Saturday, October 6, 2012

No Dinosaurs Here (now)

Dinosaur National Monument is a fairly large park which staddles the Utah/Colorado border.  The wall of bones is located on the Utah side, and we're curious to know what is in the Colorado part of the park.  Even though the Visitors Center is closed, we decide to drive the 32 mile road that ends in a mile-and-a-half hike along a ridge above the Green River.  We are here so we might as well discover this park.
The Green River cutting through the canyon
The drive climbs up with several rest areas to view the valley below and are less than spectacular at first.  Near the end of the drive though, the views of the red canyon towards the east are stunning.  We drive to the end and hike out onto a narrow ridge which ends with views of the Green River some 2,700 feet below us.  Here the Green River converges with the Yampa River and later joins the Colorado River.  The rock formations are typical of the southwest - orange, red and yellow layers of sandstone.
Marilyn overlooking the convergence of the Green & Yampa Rivers
We view a road down in the canyon and decide to drive down.  At first, the road - a bumpy dirt road called Echo Park Road - is a series of steep switchbacks that descend quickly.  At several points, the canyon walls are only about 40 feet apart, with us in the middle.  The orange sandstone walls rise over 1,000 feet above us - an imposing force.  The road ends at the Green River where there is a very primitive campground.  It would be a great place to camp, but we would never get our trailer in here.  Tents only.  We left our trailer at the Visitors Center.
Echo Park Road cuts through a steep, narrow canyon
Marilyn where the Green and Yampa Rivers meet
Along Echo Park Road is an abandoned ranch that was once home to a family for several generations.  The raised cattle and sheep here in this harsh land, but had the luxury of a flowing creek beside the house.  I can't imagine what the soaring summer temperatures would have been like or the brutal, snowy winters.  Credit to all pioneers who braved conditions we wouldn't even consider these days.  They were a hearty, brave bunch!
Abandoned Ranch on Echo Park Road
The river is clear and cool but there is not enough time for Brad to have a swim.  We pass a cave and stop to go inside.  It is only about 6 feet deep and perhaps 70 feet long, but the truly amazing feature is straight up.  There is the outside wall of rock, then a 12-inch gap, another piece of rock, another 12-inch gap and the back wall.  The middle rock, about 2 feet thick, seems suspended in space.  We can't see any light in the gaps when looking straight up, so the ridges must all be joined towards the top.  It's a strange feeling, and standing with my head in one of the gaps is claustrophobic.  What if the slab falls on us?  Well, that's ridiculous of course.  It's probably been like this for many thousands of years, and will be for many thousands more.
Marilyn inside the fin-like cavern
Marilyn and truck at the entrance to the cave - note the sheer wall!
We expected to take two to three hours to take the drive and hike and already it has been six hours!  The drive back takes over an hour.  We have spent an entire day exploring this eastern side of the park which we weren't even planning to visit.  What a great surprise.  we love days that turn out like this, expecting nothing and gaining an experience we'll both never forget.
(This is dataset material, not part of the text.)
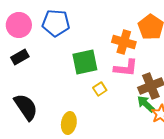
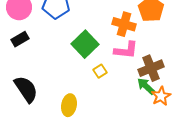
green square: (85, 62) -> (85, 44), turned -32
Wednesday, September 26, 2012

Dinosaurs

Camping on BLM near Dinosaur Trackway

On the way to Colorado, we pass through the northeastern corner of Utah (the Beehive State), a state that never disappoints us.  We decide to camp on federal land along Donkey Flat Road near Red Fleet State Park.  Our view is spectacular, with red rock mountains rising from the high desert floor.  It's like looking at a painting when we look out our windows.  We hike a trail called Dinosaur Trackway which takes us through the rock canyons down to the Red Fleet Reservoir across from the State Park.  Here a 25 degree sloping (I'm just guessing) shale rock face reveals hundreds of dinosaur tracks.  A single foot imprint is a track, more than one footprint from the same dinosaur is a trackway, and there are several trackways.  They are not always easy to find, but a map identifying their locations helps us.  It is amazing to see this evidence of a long-extinct monster that roamed this area millions of years ago.
My foot beside a dinosaur track at Red Fleet State Park
Marilyn standing on top of the rock imprinted with dino tracks - cool cave

Brad swimming in the cave formed by the overhanging rock
The water in the reservoir is cool and very clear.  Brad decides to go for a swim.  He strips down to his underwear and dives into the water.  I simply can't do that - swimming in unfamiliar water is, for me, frightening.  A school of bass follow him into a cave created by the overhanging rock where we find the dino tracks (in the photo above, I am walking on this overhanging rock cliff that creates the cave).  Brad is in his element, but his hair is ruined for the rest of the day.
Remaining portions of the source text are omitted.